Depuis plusieurs semaines, les associations dénoncent des « entraves répétées » et un durcissement des forces de l’ordre à l’égard des migrants qui, malgré le démantèlement, en octobre dernier, de la « Jungle » où s’entassaient près de 10 000 migrants et demandeurs d’asile se sont réinstallés. Les associations sont « entravées et menacées », lorsqu’elles « tentent de mettre en œuvre des dispositifs qui devraient l’être par les pouvoirs publics (douches, distribution de repas et d’eau) », relève le Défenseur des droits qui a enquêté sur place. « La volonté de ne plus voir de migrants à Calais conduit à ce que plus aucun abri ne soit toléré : les personnes – entre 500 et 600 selon plusieurs informations croisées – dont des mineurs, dorment à même le sol, quelles que soient les conditions climatiques, parfois avec un sac de couchage donné par les associations. Ils disent être traqués jour et nuit dans plusieurs sous-bois de la ville. Tous les points d’eau ayant été supprimés, les migrants ne peuvent pas se laver, ni même boire », indique un communiqué sur lequel on attend encore la moindre réaction. Qui réagit ?

La France qui avait inventé le principe même de la solidarité a inexorablement abandonné cette spécificité de sa langue (en anglais le mot n’existe pas). Il ne faut pas être grand clerc pour prédire que les choses n’iront pas en s’améliorant puisque plus rien n’arrête la progression de l’individualisme concurrentiel ! Le « compagnon », le « camarade » n’existent plus que dans les musée ouvert seulement aux nostalgiques des valeurs républicaines !
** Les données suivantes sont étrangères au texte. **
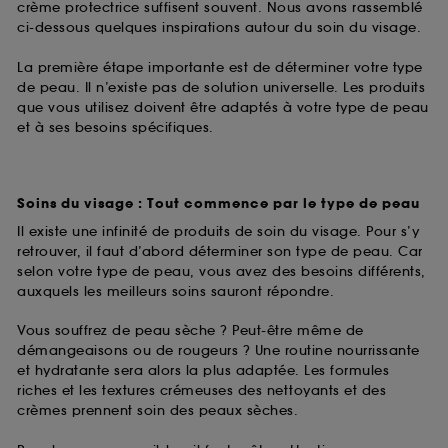
crème protectrice suffisent souvent. Nous avons rassemblé
ci-dessous quelques inspirations autour du soin du visage.
La première étape importante est de déterminer votre type
de peau. Il n’existe pas de solution universelle. Les produits
que vous utilisez doivent être adaptés à votre type de peau
et à ses besoins spécifiques.
Soins du visage : Tout commence par le type de peau
Il existe une infinité de produits de soin du visage. Pour s’y
retrouver, il faut d’abord déterminer son type de peau. Car
selon votre type de peau, vous avez des besoins différents,
auxquels les meilleurs soins sauront répondre.
Vous souffrez de peau sèche ? Peut-être même de
démangeaisons ou de rougeurs ? Une routine nourrissante
et hydratante sera alors la plus adaptée. Les formules
riches et les textures crémeuses des nettoyants et des
crèmes prennent soin des peaux sèches.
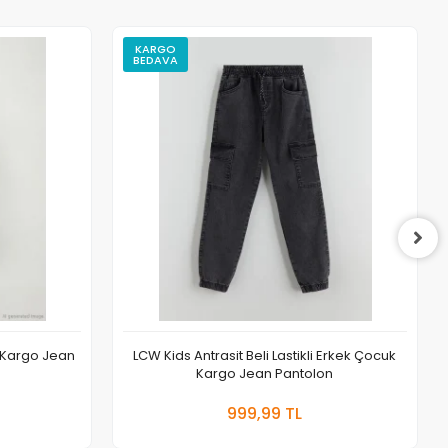
KARGO
BEDAVA
k Kargo Jean
LCW Kids Antrasit Beli Lastikli Erkek Çocuk
Kargo Jean Pantolon
 Ekle
Sepete Ekle
999,99 TL
Adet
Cet article a 4 commentaires

  1. Batistin

    Bonjour Monsieur.
    Vous dites  » La concurrence bat son plein faisant oublier que la valeur de la solidarité c’est qu’elle est œuvre collective au service de celles et ceux qui en ont, à un moment donné besoin. Elle ne consiste pas à organiser son auto-protection par une décision individuelle. »
    Voici l’exemple même de phrase nécessaire, dont vous avez le secret, qui permet d’éclaircir d’un coup , ou d’assombrir , notre croyance en tous les slogans publicitaires !
    Cette phrase est au fond une formule, un théorème applicable à toute réflexion, à tous sujets traitant de civisme.
    Que ce soit de l’usage de sa voiture et la façon de la conduire, en passant par la salle fumeur ou non fumeur d’un restaurant, l’idée que l’on se fait de l’arrosage de sa pelouse en période de sécheresse, pour finir par le temps que l’on veut bien consacrer à tenter de connaitre et d’apprécier son voisin.
    Mais, le civisme est un mot dont le sens nous échappe, et qui est même souvent plutôt dangereux à employer dans une simple conversation.
    Dangereux car il sous-entend , on ne sait pourquoi, que celui qui l’emploi est forcement « ultra-nationaliste ».
    Pour en revenir à votre théorème, Monsieur, il faudrait donc peut-être, pour engager un retour d’une saine solidarité, commencer par redonner un sens clair au plaisir simple d’être de France.
    Cela sera peut-être possible, une saine fierté, en encourageant chacun autour de nous, autre chose que la compétition.
    En fait depuis que le rugby est passé en professionnel, c’est la fin des haricots !
    Encourager le beau geste plus que le résultat, le faire est le dire est aujourd’hui encore le meilleur moyen de passer pour un illuminé.
    Vous citez les Compagnons du devoir… ou les meilleurs ouvriers de France qui ont, dites-vous, historiquement un rôle à jouer…
    Difficile, difficile que tout ceci, sauf peut-être en commençant par le début, apprendre aux jeunes gens, à tous les jeunes gens, qu’ils ont plus qu’un doigt pour vivre.
    Ce doigt qui les même au bout du monde et nulle part, en tapant sur les claviers tactiles, alors qu’ils ont pourtant bel et bien des mains..
    Je vous propose donc à mon tour un théorème:
    l’apprentissage d’un travail manuel, au choix, devrait être obligatoire dans toutes les sections scolaires !
    Ou au moins une sérieuse approche.
    Comme au rugby, l’emploi obligatoire de ses mains pour arriver au résultat, donne un sens à tout, et encourage…la beauté.
    Voici ce qui peut-être nous manque à toutes et tous… la beauté !
    la beauté du coeur, la beauté du geste.

    1. Bernadette

      Oui battistin vous avez entièrement raison parce que nous sommes dans une culture de résultats.
      Bonne fin de journée, je pars dans les vignes parce qu’il y a beaucoup à
      faire mêmes si le produit n’existe pas.

  2. MOUNIC

    LA SCIENCE AVANCE
    Mais les individus ???

  3. J.J.

    Je connais une Mutuelle, fondée avant la guerre par de courageux personnages, qui a été longtemps un exemple de solidarité.
    Je l’ai vue peu à peu se transformer en organisation commerciale, avec des arguments flattant l’adhérent potentiel, et lui offrant des prestations d’une navrante futilité.
    Les adhérents à la mutuelle étaient appelés « sociétaires », le terme est toujours employé, mais ce ne sont plus que des clients.